PROBLEM DESCRIPTION: All of the lines below need to be copied exactly, apart from the pictures.

═════ EXERCISE MATERIALS ═════

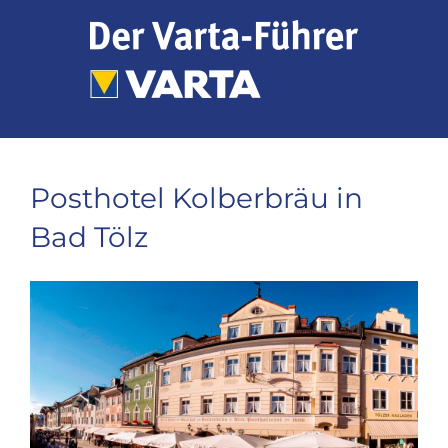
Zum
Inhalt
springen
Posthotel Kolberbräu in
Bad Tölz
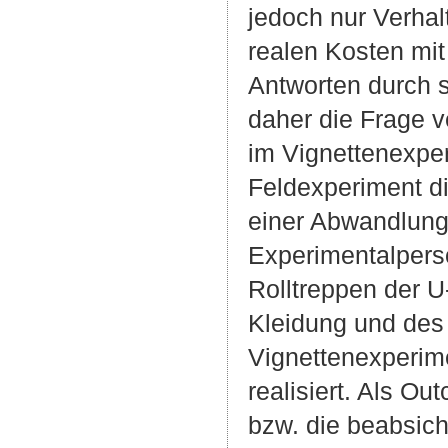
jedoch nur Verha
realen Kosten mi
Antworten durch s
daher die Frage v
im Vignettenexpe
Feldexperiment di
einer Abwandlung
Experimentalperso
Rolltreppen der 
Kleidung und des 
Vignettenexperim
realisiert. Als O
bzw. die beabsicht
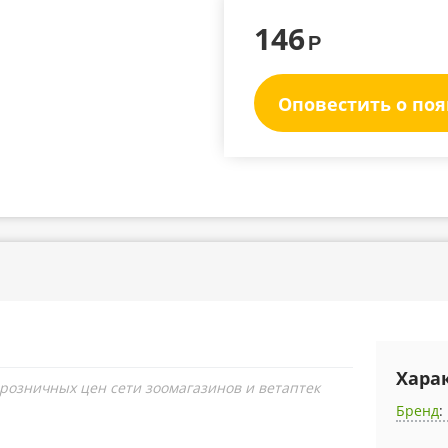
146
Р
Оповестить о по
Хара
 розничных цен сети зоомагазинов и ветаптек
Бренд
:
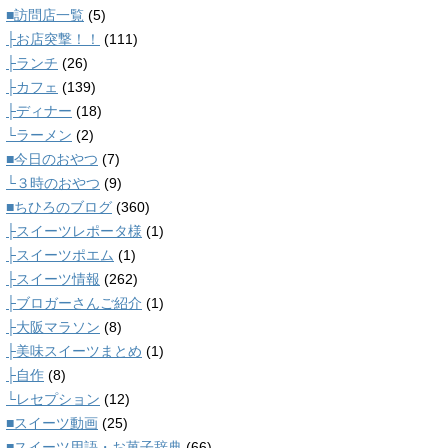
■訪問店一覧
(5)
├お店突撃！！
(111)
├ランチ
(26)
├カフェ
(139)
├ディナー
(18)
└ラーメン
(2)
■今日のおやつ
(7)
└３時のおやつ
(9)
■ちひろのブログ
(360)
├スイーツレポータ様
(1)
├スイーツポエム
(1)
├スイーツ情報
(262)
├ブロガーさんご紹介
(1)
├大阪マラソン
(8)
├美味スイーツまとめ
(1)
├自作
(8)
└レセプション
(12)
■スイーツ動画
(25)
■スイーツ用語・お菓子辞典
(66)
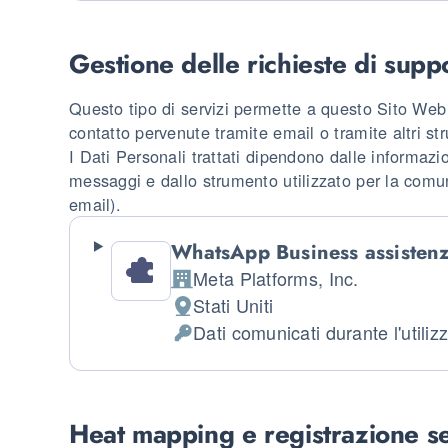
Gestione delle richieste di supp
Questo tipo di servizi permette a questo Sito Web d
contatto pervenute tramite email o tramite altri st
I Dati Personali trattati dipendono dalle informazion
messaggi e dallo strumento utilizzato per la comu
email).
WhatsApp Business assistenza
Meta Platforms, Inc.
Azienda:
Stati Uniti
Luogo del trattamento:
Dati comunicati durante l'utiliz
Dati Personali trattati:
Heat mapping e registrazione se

═════

ANSWER TO THE EXERCISE:
Zum
Inhalt
springen
Posthotel Kolberbräu in
Bad Tölz
jedoch nur Verha
realen Kosten mi
Antworten durch s
daher die Frage v
im Vignettenexpe
Feldexperiment di
einer Abwandlung
Experimentalperso
Rolltreppen der 
Kleidung und des 
Vignettenexperim
realisiert. Als O
bzw. die beabsicht
146
Р
Оповестить о по
Хара
 розничных цен сети зоомагазинов и ветаптек
Бренд
:
■訪問店一覧
(5)
├お店突撃！！
(111)
├ランチ
(26)
├カフェ
(139)
├ディナー
(18)
└ラーメン
(2)
■今日のおやつ
(7)
└３時のおやつ
(9)
■ちひろのブログ
(360)
├スイーツレポータ様
(1)
├スイーツポエム
(1)
├スイーツ情報
(262)
├ブロガーさんご紹介
(1)
├大阪マラソン
(8)
├美味スイーツまとめ
(1)
├自作
(8)
└レセプション
(12)
■スイーツ動画
(25)
■スイーツ用語・お菓子辞典
(66)
Gestione delle richieste di supp
Questo tipo di servizi permette a questo Sito Web d
contatto pervenute tramite email o tramite altri st
I Dati Personali trattati dipendono dalle informazion
messaggi e dallo strumento utilizzato per la comu
email).
WhatsApp Business assistenza
Meta Platforms, Inc.
Azienda:
Stati Uniti
Luogo del trattamento:
Dati comunicati durante l'utiliz
Dati Personali trattati:
Heat mapping e registrazione se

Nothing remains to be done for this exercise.